Reproduce the tail of the data exactly. It starts at the line containing "В преддверии промысла" and runs to the last line.

#### [DATA FOR THIS EXERCISE]
-- Opening Marker --

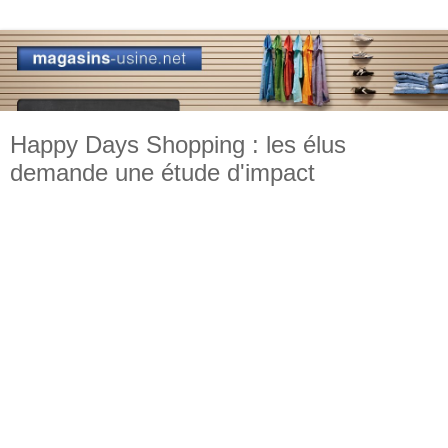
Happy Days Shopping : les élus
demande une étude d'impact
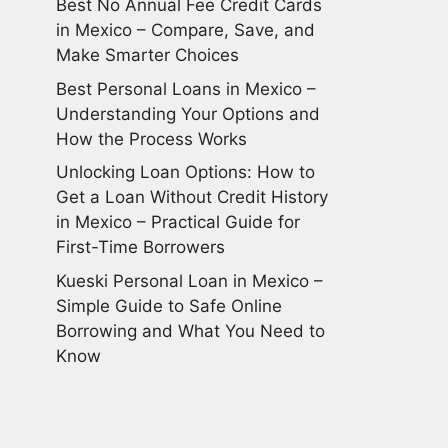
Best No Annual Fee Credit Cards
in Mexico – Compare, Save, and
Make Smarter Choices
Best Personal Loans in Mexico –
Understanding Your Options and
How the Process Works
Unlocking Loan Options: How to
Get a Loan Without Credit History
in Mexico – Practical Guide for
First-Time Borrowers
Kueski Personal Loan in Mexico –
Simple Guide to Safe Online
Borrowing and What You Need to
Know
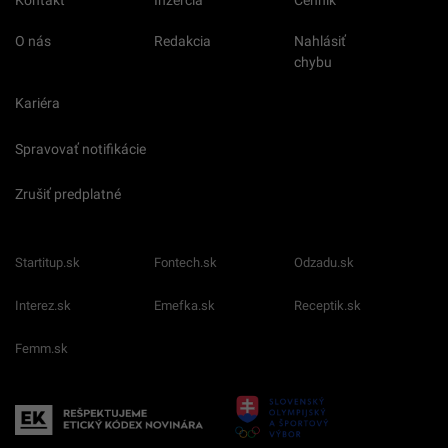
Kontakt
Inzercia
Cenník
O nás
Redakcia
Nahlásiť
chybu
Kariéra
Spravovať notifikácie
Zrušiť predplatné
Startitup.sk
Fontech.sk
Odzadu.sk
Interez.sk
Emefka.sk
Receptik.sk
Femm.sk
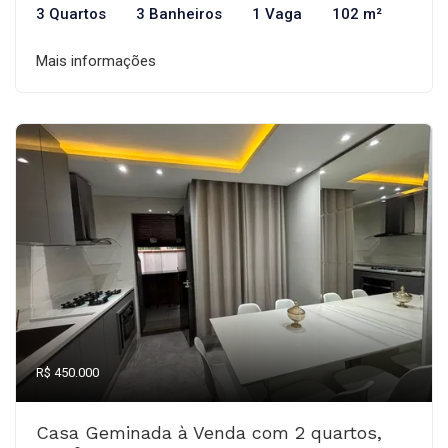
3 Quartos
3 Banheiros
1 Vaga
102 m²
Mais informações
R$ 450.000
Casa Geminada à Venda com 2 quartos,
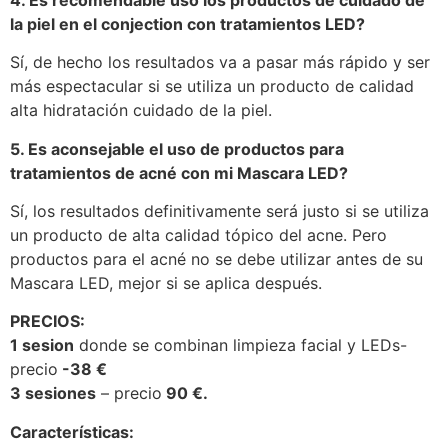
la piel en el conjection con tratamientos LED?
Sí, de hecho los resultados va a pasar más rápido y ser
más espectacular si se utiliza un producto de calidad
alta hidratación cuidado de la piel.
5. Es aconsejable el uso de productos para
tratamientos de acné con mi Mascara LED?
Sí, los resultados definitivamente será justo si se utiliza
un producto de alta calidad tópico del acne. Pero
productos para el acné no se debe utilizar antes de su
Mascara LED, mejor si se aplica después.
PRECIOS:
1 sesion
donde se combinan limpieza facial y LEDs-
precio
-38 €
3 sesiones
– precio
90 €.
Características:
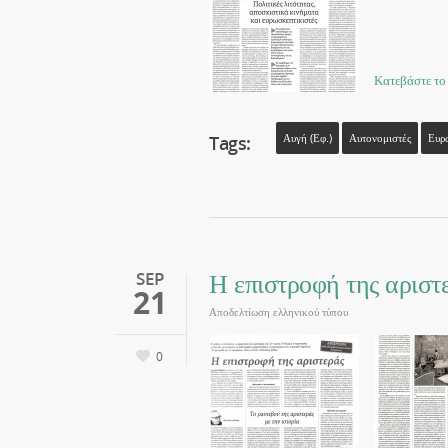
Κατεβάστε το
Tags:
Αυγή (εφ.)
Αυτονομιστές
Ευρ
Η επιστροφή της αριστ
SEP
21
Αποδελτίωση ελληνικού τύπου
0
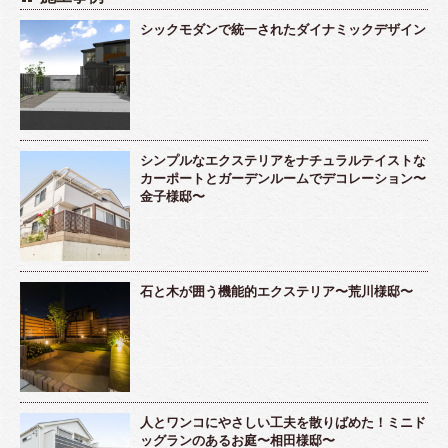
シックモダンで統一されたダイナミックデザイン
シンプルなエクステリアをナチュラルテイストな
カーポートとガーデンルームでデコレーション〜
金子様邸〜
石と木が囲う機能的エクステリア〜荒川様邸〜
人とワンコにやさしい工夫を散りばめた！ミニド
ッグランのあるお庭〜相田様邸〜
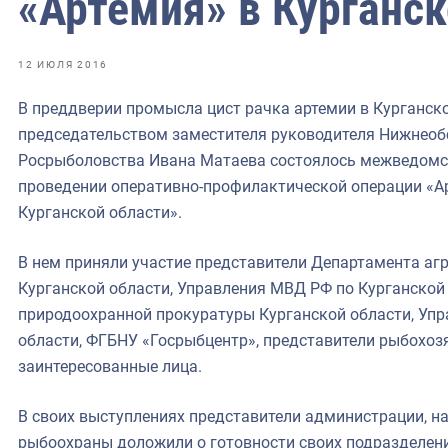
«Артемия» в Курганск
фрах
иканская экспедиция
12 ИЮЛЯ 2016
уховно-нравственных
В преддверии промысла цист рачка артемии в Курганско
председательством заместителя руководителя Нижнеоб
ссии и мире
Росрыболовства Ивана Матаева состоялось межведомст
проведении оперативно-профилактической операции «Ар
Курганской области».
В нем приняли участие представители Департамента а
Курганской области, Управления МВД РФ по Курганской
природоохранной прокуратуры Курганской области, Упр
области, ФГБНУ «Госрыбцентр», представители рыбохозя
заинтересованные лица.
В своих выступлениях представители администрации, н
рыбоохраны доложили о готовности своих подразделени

-- Closing Marker --

#### [ANSWER TO THE EXERCISE]
В преддверии промысла цист рачка артемии в Курганско
председательством заместителя руководителя Нижнеоб
ссии и мире
Росрыболовства Ивана Матаева состоялось межведомст
проведении оперативно-профилактической операции «Ар
Курганской области».
В нем приняли участие представители Департамента а
Курганской области, Управления МВД РФ по Курганской
природоохранной прокуратуры Курганской области, Упр
области, ФГБНУ «Госрыбцентр», представители рыбохозя
заинтересованные лица.
В своих выступлениях представители администрации, н
рыбоохраны доложили о готовности своих подразделени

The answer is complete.